At least, they used to be. Chandler, working with a state legislator in New York, approached MasterCard about changing that. "And they decided to drop the eight Holocaust-denial organizations we have identified from their merchant network," he says — including the International Conspiratological Association.
That means the group really can't do business online right now. To buy a T-shirt, you'd have to mail them a check.
And this is just the start, Chandler says. He has identified more than 40 groups that he wants card companies to stop doing business with. "The next step is to expand that to the anti-gay, Islamophobic, xenophobic organizations that we identify," Chandler says.
One of the groups on Chandler's list of targets is the Family Research Council, because of its opposition to same sex marriage and gay rights. But the organization is also a major force in mainstream conservative politics.
Rainey Reitman, director of the activism team at the Electronic Frontier Foundation, says efforts like Chandler's are becoming more common, and come from all over the political spectrum.
"Certainly WikiLeaks was a game-changing moment in sort of the financial privacy, financial censorship fight," she says. In that case, credit card processors said WikiLeaks was either engaged in illegal activity or actively encouraging it.
Concerns About A Chilling Effect
Credit card companies have a huge amount of discretion, Reitman says. "I have noticed a serious trend toward what we often call the weakest link of taking down free speech, which is putting pressure on payment providers to suspend the accounts of controversial websites in order to basically shut the website down," she says.
Chandler argues that this isn't a free speech issue. He says companies like MasterCard have the right to decide who they do business with, and he is simply pressuring them to live up to their own policies on diversity and inclusion.
Other groups are asking card companies to stop processing payments to "mail order bride" businesses. And Reitman says the publishers of websites that feature controversial erotic literature or feminist pornography have had their ability to accept cards just ripped away.
John Muller, a vice president at PayPal, says his firm's philosophy is to make it easy for anyone, like small businesses and individuals, to accept payments. That often leaves companies like PayPal caught in the middle, he says.
They have to comply with a web of state and federal regulations and depend on payment networks owned by the big card companies to clear transactions. "So we certainly have to respect their interests and their rules as well," he says.
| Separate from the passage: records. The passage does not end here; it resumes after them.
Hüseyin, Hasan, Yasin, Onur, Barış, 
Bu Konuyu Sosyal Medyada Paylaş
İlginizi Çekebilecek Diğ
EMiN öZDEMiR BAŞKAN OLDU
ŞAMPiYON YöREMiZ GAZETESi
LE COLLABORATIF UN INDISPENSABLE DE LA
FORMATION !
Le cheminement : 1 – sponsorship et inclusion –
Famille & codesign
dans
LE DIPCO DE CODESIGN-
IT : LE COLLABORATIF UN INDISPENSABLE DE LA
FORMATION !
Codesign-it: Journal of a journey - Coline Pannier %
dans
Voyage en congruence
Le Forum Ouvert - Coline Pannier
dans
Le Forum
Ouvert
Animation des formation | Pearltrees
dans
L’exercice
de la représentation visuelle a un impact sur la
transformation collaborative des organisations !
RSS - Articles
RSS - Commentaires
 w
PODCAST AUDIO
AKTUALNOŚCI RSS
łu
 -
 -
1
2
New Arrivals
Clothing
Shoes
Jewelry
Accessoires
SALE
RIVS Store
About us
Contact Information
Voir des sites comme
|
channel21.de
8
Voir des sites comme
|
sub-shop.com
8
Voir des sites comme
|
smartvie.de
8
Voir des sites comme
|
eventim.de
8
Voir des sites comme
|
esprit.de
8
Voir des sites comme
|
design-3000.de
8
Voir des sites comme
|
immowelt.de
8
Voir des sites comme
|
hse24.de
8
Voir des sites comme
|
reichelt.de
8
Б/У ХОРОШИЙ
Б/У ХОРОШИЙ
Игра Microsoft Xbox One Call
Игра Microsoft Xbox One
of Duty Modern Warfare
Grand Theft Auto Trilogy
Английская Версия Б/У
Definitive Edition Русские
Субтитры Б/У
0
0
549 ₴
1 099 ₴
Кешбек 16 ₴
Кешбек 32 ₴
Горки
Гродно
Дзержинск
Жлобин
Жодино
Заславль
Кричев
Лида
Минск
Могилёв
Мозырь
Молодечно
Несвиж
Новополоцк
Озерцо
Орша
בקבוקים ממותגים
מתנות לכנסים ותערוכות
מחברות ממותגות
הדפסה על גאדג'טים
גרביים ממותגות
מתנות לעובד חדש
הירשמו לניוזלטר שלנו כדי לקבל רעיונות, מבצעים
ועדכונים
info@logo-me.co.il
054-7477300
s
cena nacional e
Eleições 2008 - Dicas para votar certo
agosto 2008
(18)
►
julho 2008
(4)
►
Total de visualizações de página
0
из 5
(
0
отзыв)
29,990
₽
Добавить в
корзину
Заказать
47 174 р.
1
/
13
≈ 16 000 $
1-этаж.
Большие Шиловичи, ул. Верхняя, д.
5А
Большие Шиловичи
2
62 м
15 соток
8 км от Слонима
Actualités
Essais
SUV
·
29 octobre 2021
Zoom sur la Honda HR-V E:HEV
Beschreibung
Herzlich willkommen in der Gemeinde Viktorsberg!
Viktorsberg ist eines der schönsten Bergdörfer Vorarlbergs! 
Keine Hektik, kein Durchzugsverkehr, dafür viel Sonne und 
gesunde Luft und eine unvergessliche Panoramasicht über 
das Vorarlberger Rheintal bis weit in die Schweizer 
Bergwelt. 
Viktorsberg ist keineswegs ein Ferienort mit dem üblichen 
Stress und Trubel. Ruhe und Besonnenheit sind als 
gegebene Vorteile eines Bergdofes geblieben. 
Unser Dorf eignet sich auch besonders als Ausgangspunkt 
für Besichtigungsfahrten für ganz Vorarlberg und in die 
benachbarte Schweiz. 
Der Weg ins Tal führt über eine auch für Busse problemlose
"Ultimately, Visa and MasterCard are the ones with the problematic policies," says Reitman, who has written about PayPal and censorship concerns for the Electronic Frontier Foundation. "They've got vague polices. Payment-card providers like PayPal don't know how to interpret them ... and they are shutting down sites that aren't even violating the First Amendment — legal sites with legal content."
I was hoping MasterCard and Visa would explain how they made decisions like these. Why, for example, did MasterCard decide to flag Holocaust deniers, but continue to facilitate payments for a group that advocates the death penalty for homosexuals?
But MasterCard officials declined to explain their decision-making process in detail. Instead, they said that all credit card companies face the same challenges. They said they are required by law to block illegal commerce and they pointed me to the rules they publish for merchants and banks that want to use their network. The rules reserve MasterCard's right to penalize anyone on its network who facilitates transactions that reflect negatively on the company's brand.